Coaching-Tools

Motivorientierte Lebensbalance

Ein Coaching-Tool von Dr. Claudia Eilles-Matthiessen

11 Min.

Erschienen im Coaching-Magazin in der Ausgabe 3 | 2011 am 13.09.2011

Kurzbeschreibung

Mit dem Tool „Motivorientierte Lebensbalance“ können Klient und Coach gemeinsam betrachten, inwieweit die zentralen Motive (z. B.: Bindung, Leistung oder Autonomie) gegenwärtig in den unterschiedlichen Lebensbereichen des Klienten (z. B.: im Bereich Familie oder Karriere) erfüllt werden. Ausgehend von dieser Analyse kann der Klient Ansatzpunkte für hilfreiche Veränderungen ableiten.

Anwendungsbereiche

Das Tool kann in der Analysephase oder in der Veränderungsphase eines Coachings eingesetzt werden. Es ist dann angebracht, wenn ein Klient Arbeitsüberlastung, Stress, allgemeine Unzufriedenheit oder das „Zerissensein“ zwischen vielfältigen, konkurrierenden Anforderungen beschreibt. Es eignet sich sehr gut für das Coaching von Frauen und Männern, die Karriere- und Familienarbeit verbinden und dabei vielfältige Anforderungen beschreiben.

Zielsetzung

Erstes Ziel des Tools ist eine Klärung möglicher Faktoren, die zu Unzufriedenheit oder Überlastung eines Klienten beitragen. Davon ausgehend können gezielt Veränderungsideen abgeleitet werden.

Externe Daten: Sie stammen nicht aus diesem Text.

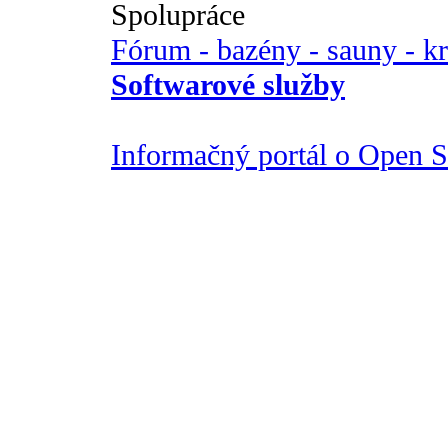
Spolupráce
Fórum - bazény - sauny - k
Softwarové služby
Informačný portál o Open So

Ein zweites Ziel des Tools ist eine Bewusstwerdung und Wertschätzung derjenigen Aspekte der eigenen Lebenssituation, die als Quellen von Zufriedenheit, Leistungsfähigkeit und Wohlbefinden erlebt werden. Klienten berichten nach der Durchführung des Tools oft von einem Gefühl der Entlastung und Klärung sowie von gesteigerter Wertschätzung für die positiven Aspekte ihrer Arbeits- und Lebenssituation.

Ausführliche Beschreibung

Vor dem Hintergrund der Zunahme von Burn-out und anderen Belastungsreaktionen in Organisationen gewinnt die Frage nach Lebensbalance an Bedeutung und wird auch im Coaching zunehmend thematisiert.

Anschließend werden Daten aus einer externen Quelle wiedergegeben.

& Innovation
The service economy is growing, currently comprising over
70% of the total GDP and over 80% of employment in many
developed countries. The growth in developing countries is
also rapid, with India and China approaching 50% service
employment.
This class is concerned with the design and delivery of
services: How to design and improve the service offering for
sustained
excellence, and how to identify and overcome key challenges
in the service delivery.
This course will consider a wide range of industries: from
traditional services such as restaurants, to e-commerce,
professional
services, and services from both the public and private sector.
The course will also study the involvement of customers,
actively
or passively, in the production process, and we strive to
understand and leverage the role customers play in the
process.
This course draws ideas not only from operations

Klassische Work-Life-Balance-Konzepte setzen oft implizit voraus, dass Lebensbalance dann entsteht, wenn Menschen einen Ausgleich zwischen den wichtigsten Lebensbereichen erzielen. Je nach Konzept werden unterschiedliche Lebensbereiche unterschieden – in der Regel jedoch Beruf/Karriere, Familie, soziale Kontakte, Körper/Gesundheit. Vielen Work-Life-Balance-Konzeptionen liegt die Vorstellung zugrunde, dass eine „gute“ Zeitverteilung zwischen verschiedenen Lebensbereichen automatisch zu Zufriedenheit und Wohlbefinden beiträgt.

Diese Vorstellung greift jedoch zu kurz, wie etwa Strehlau (2008) oder Schmidt-Lellek (2006) darlegen. Als alternative Konzeption zur zeitbezogenen Work-Life-Balance schlägt Strehlau (2008) eine motivorientierte Perspektive vor, der zufolge eine Person dann Wohlbefinden erzielt, wenn in ihrem Leben – übergreifend über die einzelnen Lebensbereiche – die wichtigsten Bedürfnisse erfüllt werden.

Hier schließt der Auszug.